Consider the following linked list structure:
struct Node {
value: i64,
next_ptr: Option<Box<Node>>,
}
struct SortedList {
head_ptr: Option<Box<Node>>,
}
Assume that the list is always sorted with respect to node values. I would like to write a (private) method that looks for a position where a given value should be if it is in the list ("a position" in this case is &mut Option<Box<Node>>):
impl List {
fn find_mut(&mut self, value: i64) -> &mut Option<Box<Node>> {
let mut node_ptr = &mut self.head_ptr;
while let Some(node) = node_ptr {
if node.value >= value {
return node_ptr;
}
node_ptr = &mut node.next_ptr;
}
node_ptr
}
}
This doesn't compile:
error[E0499]: cannot borrow `*node_ptr` as mutable more than once at a time
--> src/lib.rs:15:24
|
11 | fn find_mut(&mut self, value: i64) -> &mut Option<Box<Node>> {
| - let's call the lifetime of this reference `'1`
12 | let mut node_ptr = &mut self.head_ptr;
13 | while let Some(node) = node_ptr {
| ---- first mutable borrow occurs here
14 | if node.value >= value {
15 | return node_ptr;
| ^^^^^^^^
| |
| second mutable borrow occurs here
| returning this value requires that `node_ptr.0` is borrowed for `'1`
I am not quite sure why the borrow checker is unhappy, since the node variable can be considered no longer used once we do return node_ptr, so with non-lexical lifetimes this should work.
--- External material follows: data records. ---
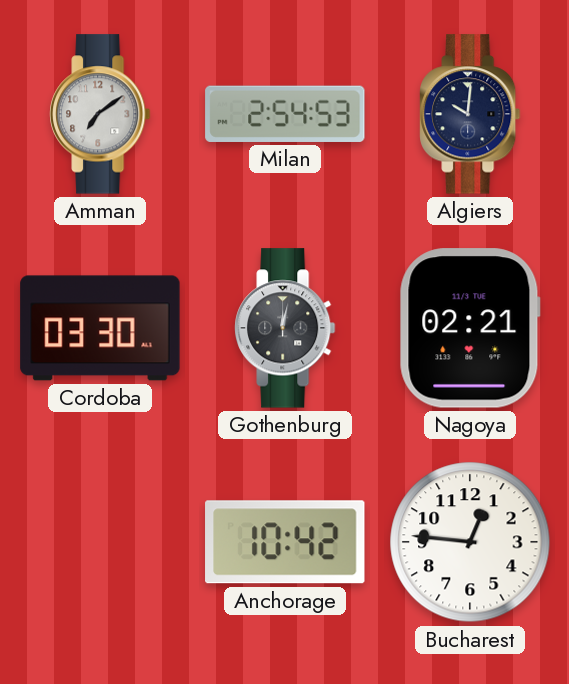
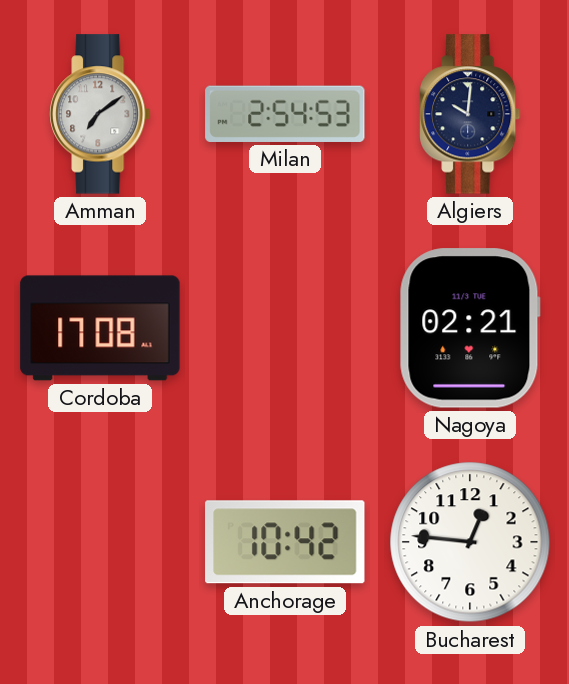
Cordoba: 03:30 -> 17:08
Gothenburg: 12:02 -> none
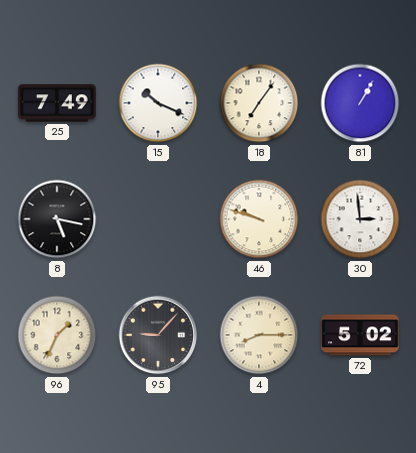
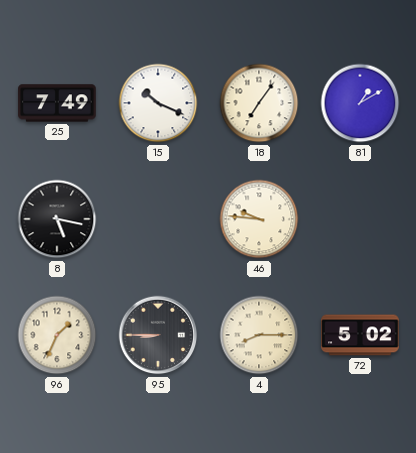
81: 1:05 -> 1:10
46: 9:48 -> 9:46
30: 2:59 -> none
95: 9:07 -> 8:45
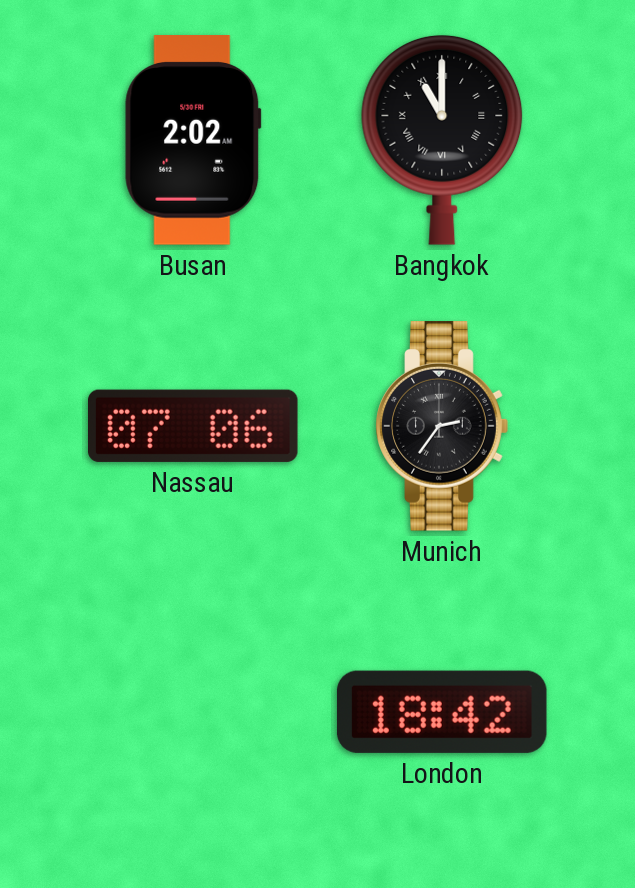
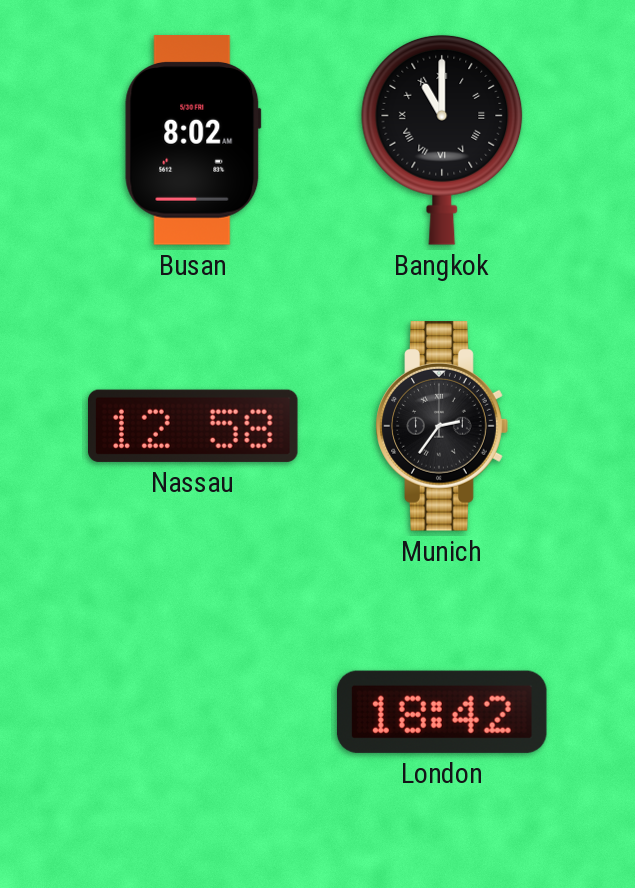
Busan: 2:02 -> 8:02
Nassau: 07:06 -> 12:58
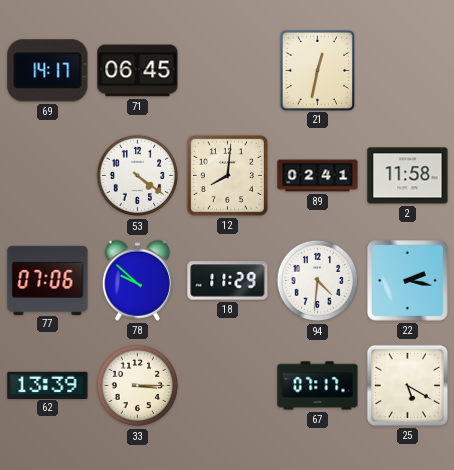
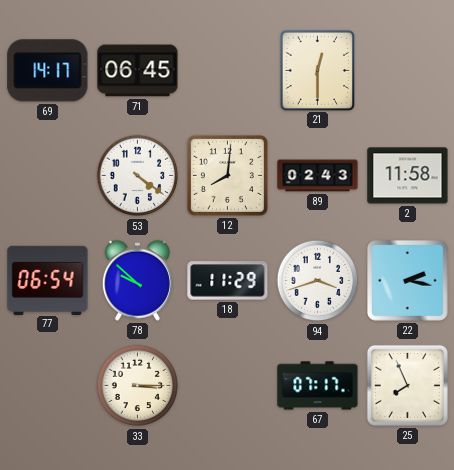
21: 12:32 -> 12:30
89: 02:41 -> 02:43
77: 07:06 -> 06:54
94: 4:31 -> 3:42
62: 13:39 -> none
25: 5:20 -> 7:56
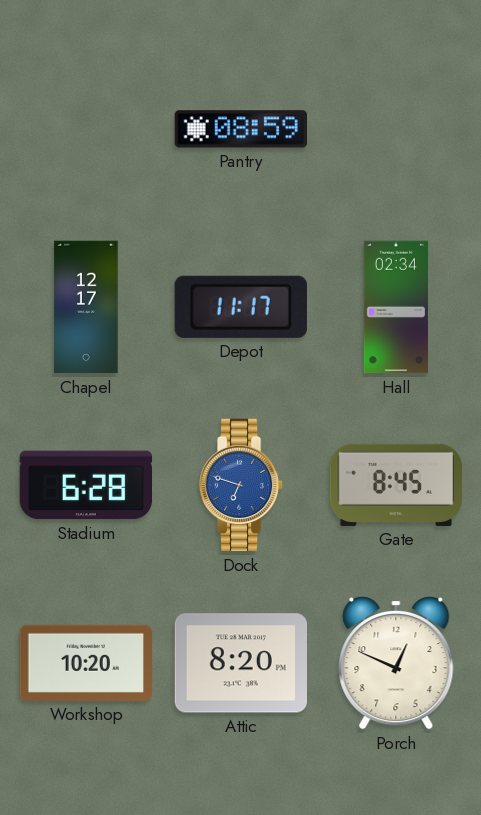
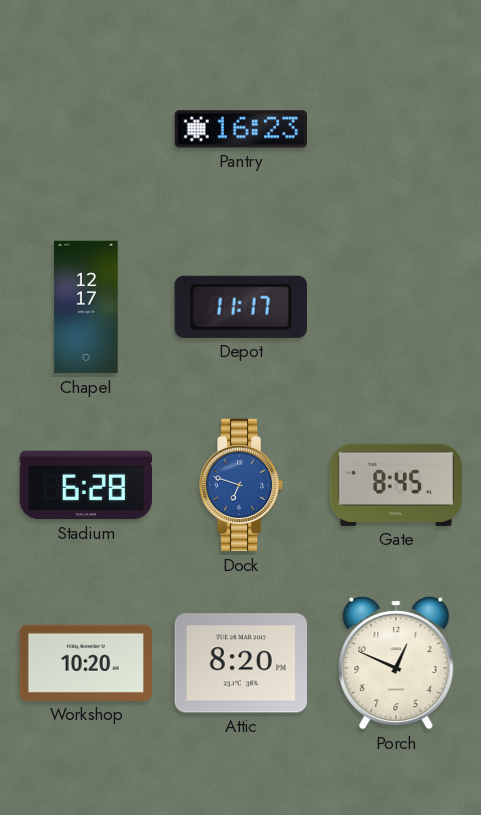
Pantry: 08:59 -> 16:23
Hall: 02:34 -> none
I was able to make it compile with, arguably, less readable code:
fn find_mut(&mut self, value: i64) -> &mut Option<Box<Node>> {
let mut node_ptr = &mut self.head_ptr;
while node_ptr.as_ref().map(|n| n.value >= value).unwrap_or(false) {
node_ptr = &mut node_ptr.as_mut().unwrap().next_ptr;
}
node_ptr
}
But why did NLL not help in the first version?
Notice that this question is different from How do I keep a mutable reference to the last node while building a linked list? since NLL actually did allow the code compile as-is in this question, while in my case it doesn't. It looks like the "if" in the loop body makes all the difference.